Loop through unknown number of dimensions

Question

I want to write a loop, that can give me the dimensions of an array. I want to make it usable for any array and it should return the sizes of the dimensions.

int arr[3][5][10][9] ;
cout << "dimension 1: " << sizeof(arr)/sizeof(arr[0]) << endl; 
cout << "dimension 2: " << sizeof(arr[0])/sizeof(arr[0][0]) << endl; 
cout << "dimension 3: " << sizeof(arr[0][0])/sizeof(arr[0][0][0]) << endl;
cout << "dimension 4: " << sizeof(arr[0][0][0])/sizeof(arr[0][0][0][0]) << endl;
cout << "dimension 5: " << sizeof(arr[0][0][0][0])/sizeof(arr[0][0][0][0][0]) << endl;

This should return 3,5,10,9 (and fail for the last statement).

So the pattern seems clear "each iteration add [0] after arr. The last iteration will fail, which should stop the while-loop.

How can I "concatenate + evaluate" the array name?

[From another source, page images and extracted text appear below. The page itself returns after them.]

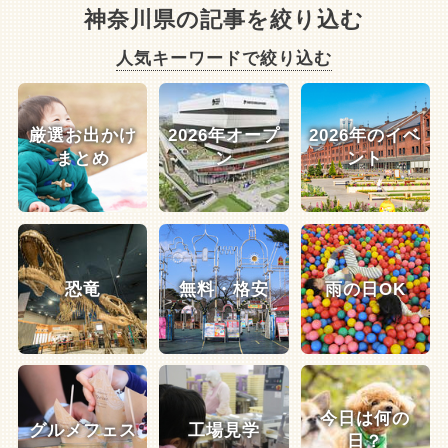
神奈川県の記事を絞り込む
人気キーワードで絞り込む
厳選お出かけ
2026年オープ
2026年のイベ
まとめ
ン
ント
恐竜
無料・格安
雨の日OK
今日は何の
グルメフェス
工場見学
日？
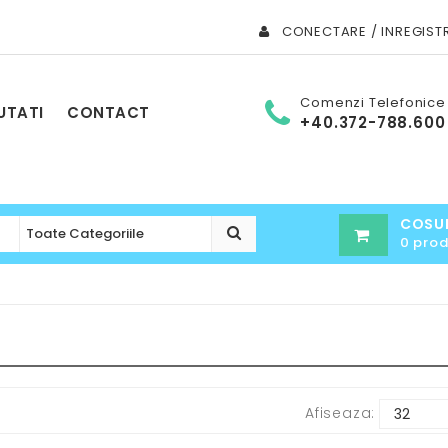
CONECTARE / INREGIST
Comenzi Telefonice
UTATI
CONTACT
+40.372-788.600
COSU
0 pro
Afiseaza:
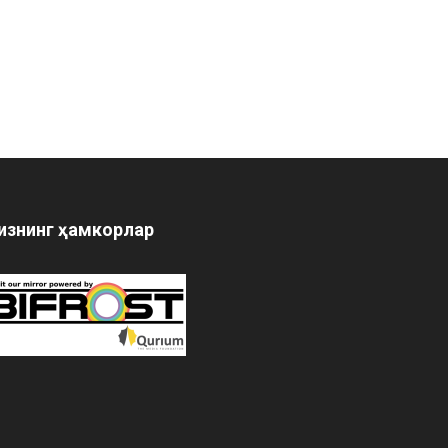
изнинг ҳамкорлар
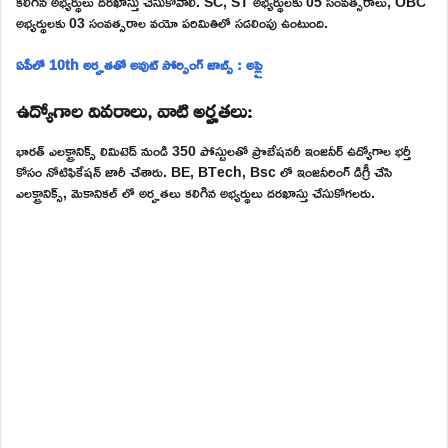
కలిగిన అభ్యర్థులు దరఖాస్తు చేసుకోవాలి. SC, ST అభ్యర్థులకు 05 సంవత్సరాలు, OBC
అభ్యర్థులకు 03 సంవత్సరాల వయో పరిమితిలో సడలింపు ఉంటుంది.
ఏపీలో 10th అర్హతతో అవుట్ సోర్సింగ్ జాబ్స్ : అప్లై
ఉద్యోగాల వివరాలు, వాటి అర్హతలు:
భారత్ ఎలక్ట్రానిక్స్ లిమిటెడ్ నుండి 350 పోస్టులతో ప్రొబేషనరీ ఇంజనీర్ ఉద్యోగాల భర్తీ
కోసం నోటిఫికేషన్ జారీ చేశారు. BE, BTech, Bsc లో ఇంజనీరింగ్ డిగ్రీ చేసి
ఎలక్ట్రానిక్స్, మెకానికల్ లో అర్హతలు కలిగిన అభ్యర్థులు దరఖాస్తు చేసుకోగలరు.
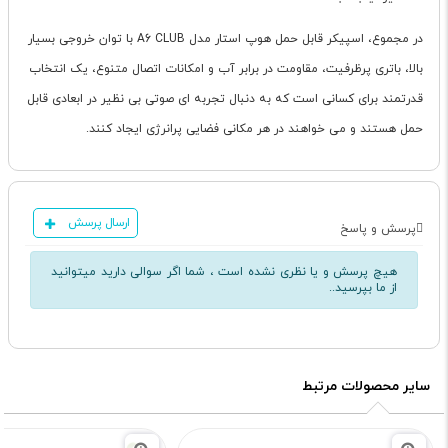
در مجموع، اسپیکر قابل حمل هوپ استار مدل A6 CLUB با توان خروجی بسیار
بالا، باتری پرظرفیت، مقاومت در برابر آب و امکانات اتصال متنوع، یک انتخاب
قدرتمند برای کسانی است که به دنبال تجربه ای صوتی بی نظیر در ابعادی قابل
حمل هستند و می خواهند در هر مکانی فضایی پرانرژی ایجاد کنند.
ارسال پرسش
پرسش و پاسخ
هیچ پرسش و یا نظری نشده است ، شما اگر سوالی دارید میتوانید
از ما بپرسید..
سایر محصولات مرتبط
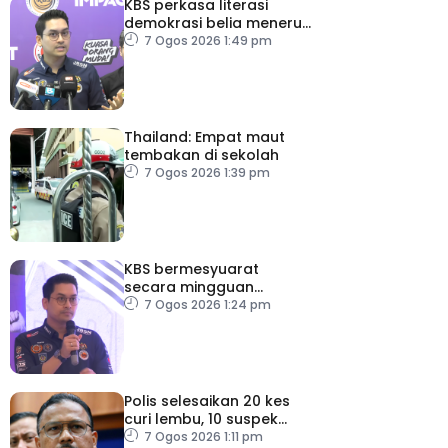
KBS perkasa literasi
demokrasi belia menerusi
Bulan Rakan Demokrasi
7 Ogos 2026 1:49 pm
2026
Thailand: Empat maut
tembakan di sekolah
7 Ogos 2026 1:39 pm
KBS bermesyuarat
secara mingguan
pastikan persiapan F1
7 Ogos 2026 1:24 pm
lancar
Polis selesaikan 20 kes
curi lembu, 10 suspek
diberkas
7 Ogos 2026 1:11 pm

I would also appreciate help on what test checks "Will this fail?", or "Is there another dimension?" in C++, as I'm just learning it.

Answer 1

if you are using c++ 17 compiler, you can use type traits structs std::rank and std::extent as following

#include <iostream>
#include <type_traits>

template<typename T>
void print_dimension(std::size_t i) {
    if (std::rank_v<T> > 0) {
        std::cout << "Dimension " << i << ":" << std::extent_v<T> << std::endl;
        print_dimension<typename std::remove_extent_t<T>>(i + 1);
    }
}

int main() {
int arr[3][5][10][9] ;
print_dimension<decltype(arr)>(1);
return 0;
}

If you are using C++ 11/14 compiler, it would need slight modification

#include <iostream>
#include <type_traits>

template<typename T>
void print_dimension(std::size_t i) {
    if (std::rank<T>::value > 0) {
        std::cout << "Dimension " << i << ":" << std::extent<T>::value << std::endl;
        print_dimension<typename std::remove_extent<T>::type>(i + 1);
    }
}

int main() {
int arr[3][5][10][9] ;
print_dimension<decltype(arr)>(1);
return 0;
}